Minha grande surpresa é que mesmo as releituras viraram novas leituras. Porque o trabalho com as notas de Hélio Guimarães (professor de Literatura Brasileira na USP) tornou textos já conhecidos como O Alienista e O Espelho algo completamente diferente, ampliando a noção do Rio de Janeiro e do Brasil de Machado e, mais do que isso, mostrando a pluralidade de referências do escritor, que citava autores então modernos como Allan Poe e Longfellow, além dos clássicos.
Além das notas de Hélio Guimarães, esta nova edição de Papéis Avulsos ainda conta com um brilhante prefácio de John Gledson (Doutor pela Universidade de Princeton), notas de Machado de Assis sobre seus contos, Preâmbulo a “Na arca”, cronologia e uma lista de sugestão de leituras relacionadas. Nos mesmos moldes da edição de O Amante de Lady Chatterley, é o equivalente a um DVD recheado de extras, que enriquecem infinitamente a leitura.
E sim, tem a capa laranja linda no padrão da Penguin na década de 30.
Ok, falamos sobre os extras, vamos ao texto. Nesta edição, os contos estão em ordem cronológica, de acordo com as datas em que foram publicados em revistase jornais para os quais Machado escrevia. É curioso saber que alguns deles o escritor acabou optando por assinar com um pseudônimo (caso de A chinela turca e A arca).
Papéis Avulsos vem cheio daquele Machado que nossos professores não cansavam de repetir no cursinho, a ironia no máximo e aquelas interrupções para conversar com o leitor, por exemplo. Mas o que mais chama a atenção nestes 12 contos que fazem parte da coletânea é como muitos deles ainda são atuais, mesmo quando se situam tão bem no Rio de Janeiro do século XIX. O leitor vê um espaço dominado por casas iluminadas por velas, personagens seguindo uma rotina que hoje em dia já não existe. Mas o interior do texto não envelheceu nem um ano sequer.
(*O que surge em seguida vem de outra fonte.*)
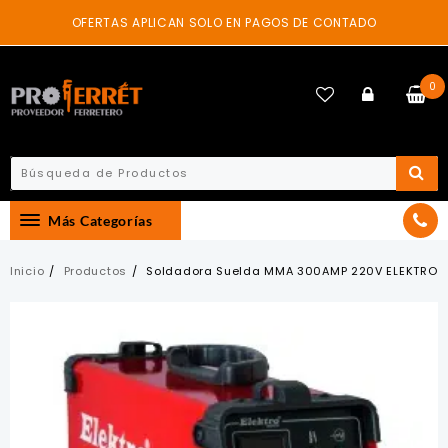
Skip
OFERTAS APLICAN SOLO EN PAGOS DE CONTADO
to
content
0
Más Categorías
Inicio
Productos
Soldadora Suelda MMA 300AMP 220V ELEKTRO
O destaque de Papéis Avulsos é sem sombra de dúvidas O Alienista, que muitas pessoas discutem tratar-se de uma novela e não um conto, mas para essa discussão gosto do que fala Machado já na Advertência que abre o livro: “Direi somente que se há aqui páginas que parecem meros contos, e outras que não o são, defendo-me das segundas com dizer que os leitores das outras podem achar nelas algum interesse (…)“. Algum interesse é uma forma até modesta de falar dessa genial história que a todo momento levanta a questão da loucura, do que é ser louco e o que é o normal. Dr. Simão Bacamarte está sem dúvida na galeria das grandes personagens da literatura brasileira.
Ainda sobre a atualidade do texto de Machado, temos o ótimo A Teoria do Medalhão, com a conversa de pai para filho mais irônica que lembro de ter lido. Os conselhos do pai causam graça porque muito do que é dito ali se encaixa no que se vê nos dias atuais. São pequenos detalhes e passagens, características de personagens que dão esse tom, como também se pode ver em A sereníssima república.
Outro conto que chama a atenção é Na Arca, que Machado escreve como se fosse um trecho retirado da Bíblia (três capítulos inéditos do Gênesis). Fico pensando na coragem do escritor de publicar algo envolvendo personagens bíblicos naqueles tempos – já que mesmo nos dias de hoje envolver religião mesmo que como alegoria ainda possa causar dores de cabeças para autores. E o melhor é que o texto é engraçadíssimo, e muito bom.
Na realidade, toda a coletânea apresenta textos de bons para excelentes. Alguns podem passar meio batido em uma primeira leitura, como D. Benedita, mas aí a questão das notas acabam melhorando a leitura. Valeu a pena reler alguns e conhecer outros, ainda mais com todo esse cuidado desta nova edição. Foi quase como reencontrar um velho amigo depois de anos, e ver o quanto ele melhorou com o passar do tempo.